In fact, the survey found that a minority of economics departments -- generally more than 5 percent -- have instructed tenure review committees to count that way, rather than the way the policy was intended. In four recent years for which the study analyzed departmental policies, between 25 and 50 percent of departments provided correct information to tenure review committees on what stopping the clock means. The more common approach was just to let the committees figure out the issue as they saw fit.

The study was released Monday at the American Economic Association by Saranna R. Thornton, a professor of economics at Hampden-Sydney College who is also chair of the American Association of University Professors Committee on the Economic Status of the Profession.

When tenure review committee members expect "an extra year's worth of research" for each year the tenure clock is stopped, "this is not stopping the tenure clock -- it is lengthening the clock -- a different kind of policy," writes Thornton.

In the paper, Thornton calls this data "the most important negative" in her review of stop the clock policies in economic departments.

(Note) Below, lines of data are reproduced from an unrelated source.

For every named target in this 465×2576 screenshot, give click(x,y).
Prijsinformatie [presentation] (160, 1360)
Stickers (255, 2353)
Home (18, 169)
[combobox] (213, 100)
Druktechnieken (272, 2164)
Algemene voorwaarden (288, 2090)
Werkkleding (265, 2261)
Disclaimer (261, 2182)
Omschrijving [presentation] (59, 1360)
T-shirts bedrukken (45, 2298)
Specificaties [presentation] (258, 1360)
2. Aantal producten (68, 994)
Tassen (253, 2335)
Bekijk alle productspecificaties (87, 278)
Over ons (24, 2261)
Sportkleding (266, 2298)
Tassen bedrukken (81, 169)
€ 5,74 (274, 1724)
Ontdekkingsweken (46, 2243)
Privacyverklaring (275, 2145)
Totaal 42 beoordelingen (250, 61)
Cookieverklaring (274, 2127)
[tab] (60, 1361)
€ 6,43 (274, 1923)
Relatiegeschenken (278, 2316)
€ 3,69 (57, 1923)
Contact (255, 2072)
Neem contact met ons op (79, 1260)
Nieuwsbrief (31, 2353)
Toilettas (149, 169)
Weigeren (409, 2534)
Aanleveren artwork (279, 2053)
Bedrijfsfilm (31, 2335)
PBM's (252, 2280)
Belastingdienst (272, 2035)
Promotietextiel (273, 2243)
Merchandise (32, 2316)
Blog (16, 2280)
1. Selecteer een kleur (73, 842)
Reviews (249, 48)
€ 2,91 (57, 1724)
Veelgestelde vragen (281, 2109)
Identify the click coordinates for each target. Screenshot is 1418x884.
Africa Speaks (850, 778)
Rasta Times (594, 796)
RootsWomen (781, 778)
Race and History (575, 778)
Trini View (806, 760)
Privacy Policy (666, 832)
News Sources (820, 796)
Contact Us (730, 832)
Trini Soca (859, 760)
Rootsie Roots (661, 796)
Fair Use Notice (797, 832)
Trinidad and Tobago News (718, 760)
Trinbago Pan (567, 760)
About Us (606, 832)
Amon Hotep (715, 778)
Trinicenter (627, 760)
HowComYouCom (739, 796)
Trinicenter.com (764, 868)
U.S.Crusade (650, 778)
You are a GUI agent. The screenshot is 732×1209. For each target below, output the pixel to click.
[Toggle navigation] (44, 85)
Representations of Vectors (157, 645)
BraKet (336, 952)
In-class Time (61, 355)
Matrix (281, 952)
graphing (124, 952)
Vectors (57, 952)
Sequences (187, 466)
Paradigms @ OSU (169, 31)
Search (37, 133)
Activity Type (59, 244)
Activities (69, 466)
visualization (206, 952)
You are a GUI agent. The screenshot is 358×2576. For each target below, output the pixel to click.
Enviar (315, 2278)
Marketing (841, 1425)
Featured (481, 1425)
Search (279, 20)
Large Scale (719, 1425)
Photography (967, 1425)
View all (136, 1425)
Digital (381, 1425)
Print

Further, she warns that unless tenure review committee members are given correct information about these policies, they are unlikely to have the desired impact of making it more realistic for those on the tenure track to balance their family and academic obligations.

The importance of stopping the clock, Thornton notes, is related to the way tenure reviews take place on set schedules -- typically six years after someone has been hired as an assistant professor. The idea behind stopping the clock is to free new parents from fear that they must be publishing or applying for grants at a time of profound change and pressure in their families. While the policies are open to men and women, female academics are more likely to use them. And Thornton notes that some academics who might benefit from stopping the clock already are reluctant to do so -- or do so with fear -- because they are afraid of a stigma around their records.

She calls for department heads and academic associations to take more steps to educate tenure review committees about how stopping the clock is supposed to work, so that professors can use the benefit without fear. "If tenure review committees are not given correct instructions regarding how to evaluate the record of a probationary professor, it doesn't matter if the tenure clock policies are formal or informal, if there are limits to the number of times that the policies can be used, or even what the utilization rates are," she writes. "Improper implementation of the policy subverts its likely effectiveness and consequently the likely utilization of the policies."